Problem statement: The lines to copy are those holding the string "default" in the entries below.

Recorded information:
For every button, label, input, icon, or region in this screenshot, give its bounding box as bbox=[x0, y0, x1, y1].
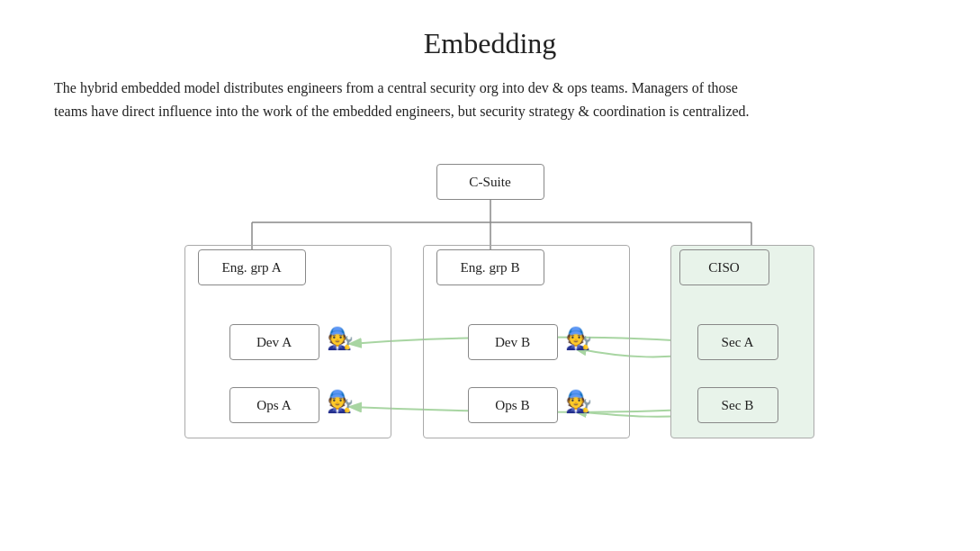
sec-b-box: Sec B bbox=[697, 387, 778, 423]
eng-grp-b-box: Eng. grp B bbox=[436, 249, 544, 285]
ciso-box: CISO bbox=[679, 249, 769, 285]
dev-a-icon: 🧑‍🔧 bbox=[327, 326, 354, 351]
ops-b-box: Ops B bbox=[468, 387, 558, 423]
sec-a-box: Sec A bbox=[697, 324, 778, 360]
dev-a-box: Dev A bbox=[229, 324, 319, 360]
page-title: Embedding bbox=[54, 27, 926, 60]
eng-grp-a-box: Eng. grp A bbox=[198, 249, 306, 285]
csuite-box: C-Suite bbox=[436, 164, 544, 200]
ops-a-box: Ops A bbox=[229, 387, 319, 423]
dev-b-icon: 🧑‍🔧 bbox=[565, 326, 592, 351]
org-diagram: C-Suite Eng. grp A Dev A Ops A Eng. grp … bbox=[130, 155, 850, 461]
ops-b-icon: 🧑‍🔧 bbox=[565, 389, 592, 414]
ops-a-icon: 🧑‍🔧 bbox=[327, 389, 354, 414]
page-description: The hybrid embedded model distributes en… bbox=[54, 77, 756, 122]
dev-b-box: Dev B bbox=[468, 324, 558, 360]
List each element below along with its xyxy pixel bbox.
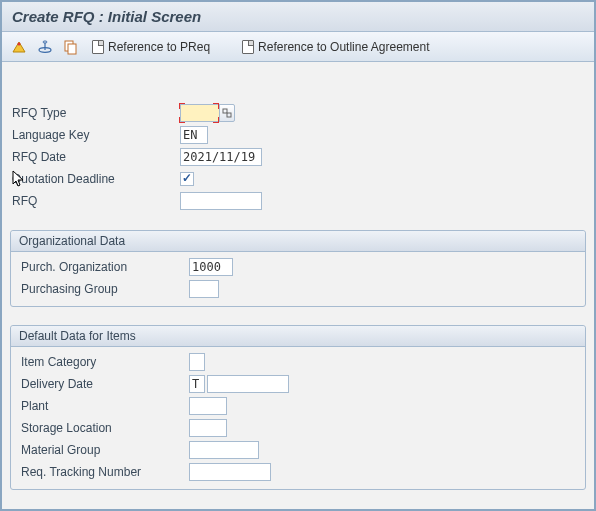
req-tracking-number-input[interactable] <box>189 463 271 481</box>
purch-organization-input[interactable] <box>189 258 233 276</box>
language-key-input[interactable] <box>180 126 208 144</box>
rfq-date-input[interactable] <box>180 148 262 166</box>
plant-input[interactable] <box>189 397 227 415</box>
label-storage-location: Storage Location <box>19 421 189 435</box>
label-language-key: Language Key <box>10 128 180 142</box>
group-default-data-for-items: Default Data for Items Item Category Del… <box>10 325 586 490</box>
row-rfq: RFQ <box>10 190 586 212</box>
label-delivery-date: Delivery Date <box>19 377 189 391</box>
group-header-default-data: Default Data for Items <box>11 326 585 347</box>
label-material-group: Material Group <box>19 443 189 457</box>
row-purch-organization: Purch. Organization <box>19 256 577 278</box>
label-rfq-date: RFQ Date <box>10 150 180 164</box>
row-req-tracking-number: Req. Tracking Number <box>19 461 577 483</box>
delivery-date-type-input[interactable] <box>189 375 205 393</box>
label-rfq-type: RFQ Type <box>10 106 180 120</box>
label-quotation-deadline: Quotation Deadline <box>10 172 180 186</box>
label-req-tracking-number: Req. Tracking Number <box>19 465 189 479</box>
row-quotation-deadline: Quotation Deadline <box>10 168 586 190</box>
copy-icon[interactable] <box>62 38 80 56</box>
group-organizational-data: Organizational Data Purch. Organization … <box>10 230 586 307</box>
group-header-organizational-data: Organizational Data <box>11 231 585 252</box>
label-rfq: RFQ <box>10 194 180 208</box>
material-group-input[interactable] <box>189 441 259 459</box>
label-purch-organization: Purch. Organization <box>19 260 189 274</box>
row-language-key: Language Key <box>10 124 586 146</box>
svg-rect-4 <box>68 44 76 54</box>
title-bar: Create RFQ : Initial Screen <box>2 2 594 32</box>
document-icon <box>242 40 254 54</box>
svg-point-2 <box>43 41 47 43</box>
svg-rect-5 <box>223 109 227 113</box>
row-delivery-date: Delivery Date <box>19 373 577 395</box>
page-title: Create RFQ : Initial Screen <box>12 8 584 25</box>
svg-point-0 <box>18 42 21 45</box>
header-icon[interactable] <box>36 38 54 56</box>
item-category-input[interactable] <box>189 353 205 371</box>
row-purchasing-group: Purchasing Group <box>19 278 577 300</box>
row-material-group: Material Group <box>19 439 577 461</box>
overview-icon[interactable] <box>10 38 28 56</box>
reference-to-preq-label: Reference to PReq <box>108 40 210 54</box>
label-plant: Plant <box>19 399 189 413</box>
rfq-input[interactable] <box>180 192 262 210</box>
purchasing-group-input[interactable] <box>189 280 219 298</box>
label-purchasing-group: Purchasing Group <box>19 282 189 296</box>
application-toolbar: Reference to PReq Reference to Outline A… <box>2 32 594 62</box>
delivery-date-input[interactable] <box>207 375 289 393</box>
reference-to-outline-label: Reference to Outline Agreement <box>258 40 429 54</box>
window-frame: Create RFQ : Initial Screen Reference to… <box>0 0 596 511</box>
label-item-category: Item Category <box>19 355 189 369</box>
storage-location-input[interactable] <box>189 419 227 437</box>
row-rfq-type: RFQ Type <box>10 102 586 124</box>
svg-rect-6 <box>227 113 231 117</box>
reference-to-outline-agreement-button[interactable]: Reference to Outline Agreement <box>238 38 433 56</box>
f4-help-button[interactable] <box>219 104 235 122</box>
row-plant: Plant <box>19 395 577 417</box>
reference-to-preq-button[interactable]: Reference to PReq <box>88 38 214 56</box>
row-storage-location: Storage Location <box>19 417 577 439</box>
quotation-deadline-checkbox[interactable] <box>180 172 194 186</box>
row-item-category: Item Category <box>19 351 577 373</box>
content-area: RFQ Type Language Key RFQ Date Quotation… <box>2 62 594 498</box>
document-icon <box>92 40 104 54</box>
row-rfq-date: RFQ Date <box>10 146 586 168</box>
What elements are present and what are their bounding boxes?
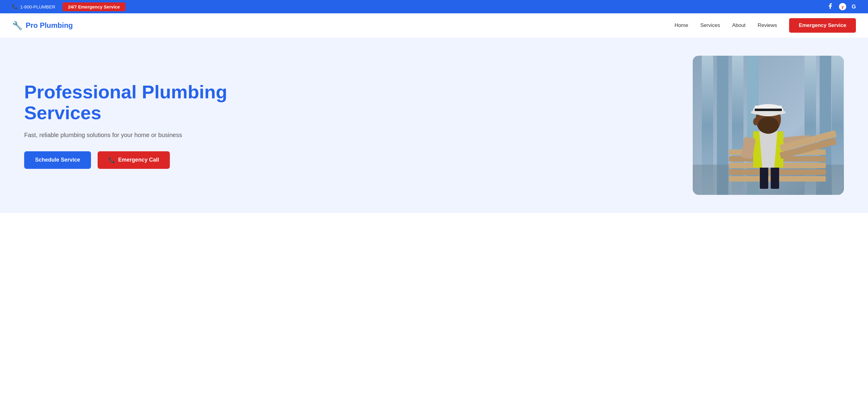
nav-services[interactable]: Services <box>700 22 720 28</box>
nav-emergency-button[interactable]: Emergency Service <box>789 18 856 33</box>
emergency-call-label: Emergency Call <box>118 157 159 163</box>
phone-icon: 📞 <box>108 157 115 163</box>
nav-reviews[interactable]: Reviews <box>758 22 777 28</box>
facebook-icon[interactable] <box>827 3 834 11</box>
hero-buttons: Schedule Service 📞 Emergency Call <box>24 151 434 169</box>
nav-about[interactable]: About <box>732 22 745 28</box>
logo[interactable]: 🔧 Pro Plumbing <box>12 21 73 31</box>
google-icon[interactable]: G <box>852 4 856 10</box>
topbar-left: 📞 1-800-PLUMBER 24/7 Emergency Service <box>12 2 125 11</box>
hero-image-wrap <box>434 56 844 195</box>
nav-home[interactable]: Home <box>675 22 688 28</box>
hero-section: Professional Plumbing Services Fast, rel… <box>0 37 868 213</box>
svg-rect-14 <box>760 165 768 189</box>
topbar-emergency-badge[interactable]: 24/7 Emergency Service <box>63 2 125 11</box>
logo-text: Pro Plumbing <box>26 21 73 30</box>
svg-point-23 <box>758 117 779 134</box>
worker-svg <box>693 56 844 195</box>
hero-title: Professional Plumbing Services <box>24 82 434 123</box>
svg-point-28 <box>753 118 758 125</box>
emergency-call-button[interactable]: 📞 Emergency Call <box>98 151 170 169</box>
topbar-icons: y G <box>827 3 856 11</box>
svg-rect-15 <box>771 165 779 189</box>
svg-rect-27 <box>755 109 782 111</box>
yelp-icon[interactable]: y <box>839 3 846 10</box>
navbar: 🔧 Pro Plumbing Home Services About Revie… <box>0 13 868 37</box>
schedule-service-button[interactable]: Schedule Service <box>24 151 91 169</box>
hero-subtitle: Fast, reliable plumbing solutions for yo… <box>24 132 434 139</box>
topbar: 📞 1-800-PLUMBER 24/7 Emergency Service y… <box>0 0 868 13</box>
hero-content: Professional Plumbing Services Fast, rel… <box>24 82 434 169</box>
phone-icon: 📞 <box>12 4 18 9</box>
topbar-phone: 📞 1-800-PLUMBER <box>12 4 55 9</box>
wrench-icon: 🔧 <box>12 21 23 31</box>
navbar-links: Home Services About Reviews Emergency Se… <box>675 18 856 33</box>
hero-title-line1: Professional Plumbing <box>24 81 227 102</box>
hero-image <box>693 56 844 195</box>
hero-title-line2: Services <box>24 102 101 123</box>
phone-number: 1-800-PLUMBER <box>20 4 55 9</box>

Expected output:
group-default-data-for-items: Default Data for Items Item Category Del… <box>10 325 586 490</box>
group-header-default-data: Default Data for Items <box>11 326 585 347</box>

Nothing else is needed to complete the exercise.